Thinking I will heap good, fresh soil and mushroom compost/erth food to cover the slit-open squash stems and hope they will heal? I don't want to give up.

Any advice on this would be much appreciated! Meanwhile, I'm gonna make some millet toast with almond butter on it. OMG almond butter. Why have I not loved you til now? Now I may love you a little too much.

xoxo
TB

This is no ordinary egg.

2 inches in length, it's my first Japanese white eggplant!














My yellow wax beans (technically pencil pod black wax beans) are coming up! I took master gardener Jenks Farmer's advice in one of his recent columns at The Shop Tart, and I did indeed put them everywhere!









Unfortunately, a bunch of revived poison ivy is also coming up.

Any tips on removing poison ivy without resorting to Roundup herbicide?











I don't want to use herbicide near my awesome front yard raised garden -- look at how great it's doing!

This cucumber is going to end up in a pitcher of ice water later this afternoon, I suspect.

Although next year I'm going to pick a different type of cuke, for the seeds in these "Burpless Hybrid Cucumber" fruits are really big and woody.








Natural pest repellents like nasturtiums have been doing their job pretty well, I think! And they are so pretty.


See those petunias? They are totally protecting my parsley. (Or is that cilantro?)













Luffa gourd! I'm growing my own loofah sponges. I'll let you know how it goes!

In the upper right corner, that's borage, a cucumbery, flowering plant that I've planted all over my gardens to deter pests, per the organic gardening books I've been consulting.

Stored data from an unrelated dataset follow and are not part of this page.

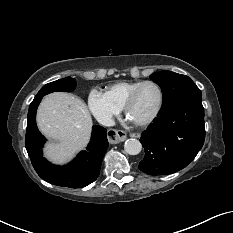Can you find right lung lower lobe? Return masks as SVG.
<instances>
[{
	"label": "right lung lower lobe",
	"instance_id": "obj_1",
	"mask_svg": "<svg viewBox=\"0 0 233 233\" xmlns=\"http://www.w3.org/2000/svg\"><path fill=\"white\" fill-rule=\"evenodd\" d=\"M43 96H35L28 110L25 146L32 165L45 181L63 187L78 188L94 182L100 172L104 154L108 148L107 130L94 126L87 150L78 154L75 160L66 166H55L42 155L44 136L36 125V110Z\"/></svg>",
	"mask_w": 233,
	"mask_h": 233
}]
</instances>
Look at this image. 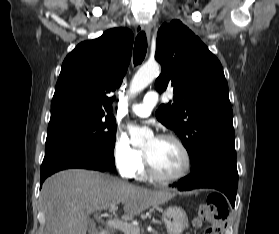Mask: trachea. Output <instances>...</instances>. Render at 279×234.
<instances>
[{"instance_id":"obj_1","label":"trachea","mask_w":279,"mask_h":234,"mask_svg":"<svg viewBox=\"0 0 279 234\" xmlns=\"http://www.w3.org/2000/svg\"><path fill=\"white\" fill-rule=\"evenodd\" d=\"M147 52V38L144 31L140 32L135 40L134 46V64H140L146 55Z\"/></svg>"}]
</instances>
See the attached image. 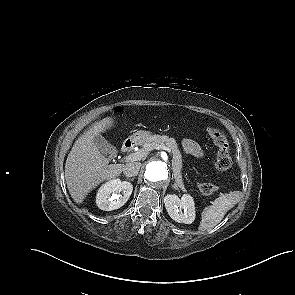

Not sure if I will be able to get the salt out of these teensy, tiny seashells, but I collected about 5 gallons of them to use as a calcium-rich, sharp-edged (and therefore slug repellent) mulch.

Any advice?









My lil sideyard patch is kicking out the yellow wax bean jams.













These early jalapenos are indeed early, and will end up in a salsa soon!


 Yay, my first black zucchini!














Getting very stoked for these pimientos de padron.


















The catnip is going bonkers! It's also a known natural insect deterrent.













Not sure what's up with the main stem of my white pattypan squash, though...anyone know what this is?

The plant is otherwise producing lots of leaves and flowers, and starting a few fruits, although I found two babies had rotted and fallen off their stems. Hm.













On a cheerier note, these supersweet 100 cherry tomatoes are delicious!

















And my green shiso leaf (perilla) is taking off. Tastes bright, green, herbaceous, and I have no idea what to do with it besides put it in a spicy tuna roll. Ideas?

I have extra plants that I grew from seed if anyone wants one -- let me know!









I also have some extra sweet Genovese basil plants as well as extra Brandywine tomato and supersweet 100 cherry tomato plants -- hit me up!












The lemongrass and citronella are doing magnificently.

At the beach last week, I chopped up a frond of lemongrass and added it to a saute/soup of ginger, garlic, local shrimp, coconut milk, lime juice, chilies, etc., which was pretty fab, I gotta say!








The epazote seeds I planted are *finally* coming up. Or at least I *think* they're epazote...













My first cleome (spider flower) blossom! Grown from seed! Woo-hoo!














And check out my hen and chicks! Hi guys. You're succulent. You're cute.

















The early summer garden is a total delight!

Can't wait to see what happens next.